When the two of them had met, Kirk could not possibly have known how similarly they viewed life. But in a world beset by wars, by disease, by poverty and starvation, Edith somehow possessed the soul to gaze up at the stars and see the same things that Kirk did: a better tomorrow, an advanced humanity, hope, wonder. Edith perceived a positive future she did not simply long for, but one she worked to bring about as best she could. Where Kirk traveled the galaxy seeking out new knowledge, encountering new species, mediating disputes, keeping the peace, Edith fed the poor, with food for their bodies and a great vision for their minds.

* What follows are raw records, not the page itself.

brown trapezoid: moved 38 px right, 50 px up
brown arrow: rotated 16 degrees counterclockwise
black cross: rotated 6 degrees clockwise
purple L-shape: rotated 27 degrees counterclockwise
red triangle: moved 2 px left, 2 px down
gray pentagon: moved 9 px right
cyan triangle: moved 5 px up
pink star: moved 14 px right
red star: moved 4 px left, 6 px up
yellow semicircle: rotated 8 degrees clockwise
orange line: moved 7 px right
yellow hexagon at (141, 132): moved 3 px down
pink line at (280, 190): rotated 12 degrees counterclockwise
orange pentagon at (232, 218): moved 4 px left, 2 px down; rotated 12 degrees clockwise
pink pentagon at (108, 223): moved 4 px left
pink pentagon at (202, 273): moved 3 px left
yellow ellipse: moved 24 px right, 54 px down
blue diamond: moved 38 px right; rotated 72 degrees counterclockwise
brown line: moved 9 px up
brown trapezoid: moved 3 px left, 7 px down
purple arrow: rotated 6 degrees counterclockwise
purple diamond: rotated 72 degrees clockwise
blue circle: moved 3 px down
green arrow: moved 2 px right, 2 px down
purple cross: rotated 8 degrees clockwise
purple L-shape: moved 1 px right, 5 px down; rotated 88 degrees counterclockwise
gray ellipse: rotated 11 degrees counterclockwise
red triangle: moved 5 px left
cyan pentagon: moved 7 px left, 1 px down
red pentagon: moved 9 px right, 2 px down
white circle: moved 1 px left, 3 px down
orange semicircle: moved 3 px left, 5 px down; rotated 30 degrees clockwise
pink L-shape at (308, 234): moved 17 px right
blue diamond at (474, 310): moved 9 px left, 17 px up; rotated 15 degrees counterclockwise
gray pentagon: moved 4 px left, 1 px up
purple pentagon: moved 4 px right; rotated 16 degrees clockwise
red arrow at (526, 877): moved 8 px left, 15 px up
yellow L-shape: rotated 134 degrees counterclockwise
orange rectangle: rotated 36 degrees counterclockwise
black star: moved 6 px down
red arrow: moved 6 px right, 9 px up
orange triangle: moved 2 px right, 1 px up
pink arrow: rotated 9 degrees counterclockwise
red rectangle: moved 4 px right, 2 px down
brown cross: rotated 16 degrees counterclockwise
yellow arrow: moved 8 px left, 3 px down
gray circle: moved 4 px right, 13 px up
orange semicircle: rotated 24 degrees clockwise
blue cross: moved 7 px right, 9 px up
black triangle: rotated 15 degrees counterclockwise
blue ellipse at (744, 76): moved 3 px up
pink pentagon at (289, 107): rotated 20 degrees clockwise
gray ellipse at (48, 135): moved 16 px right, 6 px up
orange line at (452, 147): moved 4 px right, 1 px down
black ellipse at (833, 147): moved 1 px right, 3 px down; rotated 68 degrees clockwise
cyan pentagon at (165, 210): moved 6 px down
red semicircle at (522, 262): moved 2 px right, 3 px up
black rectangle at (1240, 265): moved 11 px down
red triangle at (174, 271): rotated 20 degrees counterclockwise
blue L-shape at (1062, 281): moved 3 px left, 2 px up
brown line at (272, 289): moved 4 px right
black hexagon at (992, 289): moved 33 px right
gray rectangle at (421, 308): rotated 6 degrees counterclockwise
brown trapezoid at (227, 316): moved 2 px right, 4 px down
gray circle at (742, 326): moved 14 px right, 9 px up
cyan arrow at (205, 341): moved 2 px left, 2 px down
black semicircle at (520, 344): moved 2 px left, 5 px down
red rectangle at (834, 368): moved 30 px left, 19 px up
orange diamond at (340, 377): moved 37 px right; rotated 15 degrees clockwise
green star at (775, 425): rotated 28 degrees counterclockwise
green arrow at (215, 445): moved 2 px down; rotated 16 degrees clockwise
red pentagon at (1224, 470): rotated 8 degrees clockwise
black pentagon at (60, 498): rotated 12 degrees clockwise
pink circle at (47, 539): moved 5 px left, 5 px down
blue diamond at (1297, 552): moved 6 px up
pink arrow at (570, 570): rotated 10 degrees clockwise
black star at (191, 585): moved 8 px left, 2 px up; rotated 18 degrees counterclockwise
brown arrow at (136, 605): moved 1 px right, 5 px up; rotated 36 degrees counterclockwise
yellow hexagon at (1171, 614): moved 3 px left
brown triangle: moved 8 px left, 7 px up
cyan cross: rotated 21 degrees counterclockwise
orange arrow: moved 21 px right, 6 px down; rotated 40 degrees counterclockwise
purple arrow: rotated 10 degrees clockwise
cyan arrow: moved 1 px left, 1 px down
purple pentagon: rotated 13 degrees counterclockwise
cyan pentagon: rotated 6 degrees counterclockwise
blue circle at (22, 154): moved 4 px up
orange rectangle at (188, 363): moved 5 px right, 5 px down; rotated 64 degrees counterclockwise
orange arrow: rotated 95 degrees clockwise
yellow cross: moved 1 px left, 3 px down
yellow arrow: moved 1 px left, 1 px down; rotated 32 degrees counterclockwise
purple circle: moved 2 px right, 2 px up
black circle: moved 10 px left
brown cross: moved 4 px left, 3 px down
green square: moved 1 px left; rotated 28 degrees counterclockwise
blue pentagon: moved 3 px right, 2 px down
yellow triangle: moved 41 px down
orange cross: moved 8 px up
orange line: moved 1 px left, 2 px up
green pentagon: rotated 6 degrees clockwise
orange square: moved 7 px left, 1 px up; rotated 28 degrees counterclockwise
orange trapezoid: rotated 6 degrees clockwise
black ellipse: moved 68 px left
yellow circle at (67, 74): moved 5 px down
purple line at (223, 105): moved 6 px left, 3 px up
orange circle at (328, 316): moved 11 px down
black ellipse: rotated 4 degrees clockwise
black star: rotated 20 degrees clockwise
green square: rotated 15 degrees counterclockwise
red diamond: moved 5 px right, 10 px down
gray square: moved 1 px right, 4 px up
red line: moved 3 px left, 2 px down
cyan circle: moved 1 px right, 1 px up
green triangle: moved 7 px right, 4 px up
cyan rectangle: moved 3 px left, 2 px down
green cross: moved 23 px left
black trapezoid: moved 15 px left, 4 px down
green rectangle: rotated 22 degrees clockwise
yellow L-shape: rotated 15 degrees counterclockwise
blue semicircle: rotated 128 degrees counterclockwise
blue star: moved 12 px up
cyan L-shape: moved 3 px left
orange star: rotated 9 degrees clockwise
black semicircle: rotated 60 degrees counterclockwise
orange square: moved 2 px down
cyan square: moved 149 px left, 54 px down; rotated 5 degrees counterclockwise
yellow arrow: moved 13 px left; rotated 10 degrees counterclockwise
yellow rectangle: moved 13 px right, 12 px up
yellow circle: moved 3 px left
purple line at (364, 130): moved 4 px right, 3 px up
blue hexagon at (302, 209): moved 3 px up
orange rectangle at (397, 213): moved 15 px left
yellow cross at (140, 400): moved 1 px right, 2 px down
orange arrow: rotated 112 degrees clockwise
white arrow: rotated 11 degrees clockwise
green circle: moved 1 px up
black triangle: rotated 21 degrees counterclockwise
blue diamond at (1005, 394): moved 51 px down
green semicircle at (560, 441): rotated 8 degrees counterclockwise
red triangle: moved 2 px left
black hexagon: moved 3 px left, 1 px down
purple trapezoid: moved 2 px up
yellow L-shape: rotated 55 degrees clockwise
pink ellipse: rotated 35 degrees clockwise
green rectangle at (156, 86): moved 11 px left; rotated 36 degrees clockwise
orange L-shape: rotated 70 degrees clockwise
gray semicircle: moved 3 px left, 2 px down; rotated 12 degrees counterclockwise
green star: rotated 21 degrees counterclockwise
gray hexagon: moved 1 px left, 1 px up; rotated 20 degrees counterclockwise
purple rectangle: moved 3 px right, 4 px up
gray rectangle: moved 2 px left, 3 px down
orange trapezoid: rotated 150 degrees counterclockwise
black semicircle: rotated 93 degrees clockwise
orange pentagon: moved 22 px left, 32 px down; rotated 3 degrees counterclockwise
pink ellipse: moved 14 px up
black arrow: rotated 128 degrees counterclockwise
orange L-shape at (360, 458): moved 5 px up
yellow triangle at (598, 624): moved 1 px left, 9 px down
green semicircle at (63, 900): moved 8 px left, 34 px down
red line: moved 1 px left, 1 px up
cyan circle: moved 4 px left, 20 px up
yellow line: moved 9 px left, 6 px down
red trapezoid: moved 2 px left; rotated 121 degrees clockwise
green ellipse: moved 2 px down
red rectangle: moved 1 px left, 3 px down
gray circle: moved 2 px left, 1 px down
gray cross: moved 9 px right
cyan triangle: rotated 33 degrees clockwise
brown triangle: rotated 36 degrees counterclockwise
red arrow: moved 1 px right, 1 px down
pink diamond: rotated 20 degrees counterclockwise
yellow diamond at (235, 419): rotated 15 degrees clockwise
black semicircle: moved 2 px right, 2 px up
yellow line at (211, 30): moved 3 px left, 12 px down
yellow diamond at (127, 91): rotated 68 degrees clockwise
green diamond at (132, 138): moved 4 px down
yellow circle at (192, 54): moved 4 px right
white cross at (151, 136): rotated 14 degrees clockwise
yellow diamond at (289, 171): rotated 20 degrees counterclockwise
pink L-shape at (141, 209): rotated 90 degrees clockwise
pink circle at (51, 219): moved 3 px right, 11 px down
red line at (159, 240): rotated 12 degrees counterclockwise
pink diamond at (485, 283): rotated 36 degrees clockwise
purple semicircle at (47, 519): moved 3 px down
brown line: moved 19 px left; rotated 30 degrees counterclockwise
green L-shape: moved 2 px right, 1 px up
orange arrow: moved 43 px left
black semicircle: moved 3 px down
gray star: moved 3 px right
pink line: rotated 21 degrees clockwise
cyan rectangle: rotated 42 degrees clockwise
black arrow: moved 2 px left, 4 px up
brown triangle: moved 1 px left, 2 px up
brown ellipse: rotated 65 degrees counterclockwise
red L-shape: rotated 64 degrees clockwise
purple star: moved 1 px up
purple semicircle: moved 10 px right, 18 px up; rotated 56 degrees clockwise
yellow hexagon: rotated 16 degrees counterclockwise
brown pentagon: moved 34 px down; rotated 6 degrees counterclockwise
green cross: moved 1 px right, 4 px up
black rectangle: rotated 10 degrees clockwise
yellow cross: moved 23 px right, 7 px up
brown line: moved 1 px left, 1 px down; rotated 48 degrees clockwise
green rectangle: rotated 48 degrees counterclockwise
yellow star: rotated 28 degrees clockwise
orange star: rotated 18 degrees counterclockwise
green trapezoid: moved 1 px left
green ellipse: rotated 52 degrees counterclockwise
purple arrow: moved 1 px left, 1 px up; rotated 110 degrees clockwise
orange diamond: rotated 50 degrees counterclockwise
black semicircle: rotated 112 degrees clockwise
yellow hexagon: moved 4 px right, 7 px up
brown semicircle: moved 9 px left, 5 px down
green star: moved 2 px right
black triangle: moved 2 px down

You see the same things that I do, Edith had said earlier, and he did. He always had, from far back in his life. When he’d been a boy, his family had sometimes taken walks at night out on the farm in Iowa. Sometimes his mother had gone, sometimes his brother, but most often it had been just Kirk and his father. They’d gazed together at the stars and seen the future—Jim’s future, mankind’s, the universe’s.
“A penny for your thoughts,” Edith said, her words quiet and soft in the darkness.
“I was just thinking about my father,” he said, the ease with which he spoke surprising him. While his parents had greatly influenced his life, always fostering and supporting his dreams of space exploration, he almost never spoke of them to anybody. His mother’s death from disease when Kirk had been just nine years old had left him heartbroken and traumatized, and the day just two years later, when he’d found his father’s lifeless body out in the fields one summer afternoon, had hardened him. Afterward, he had more or less sealed off that part of his life, not only not speaking of his parents after that, but pushing away any recollections of them.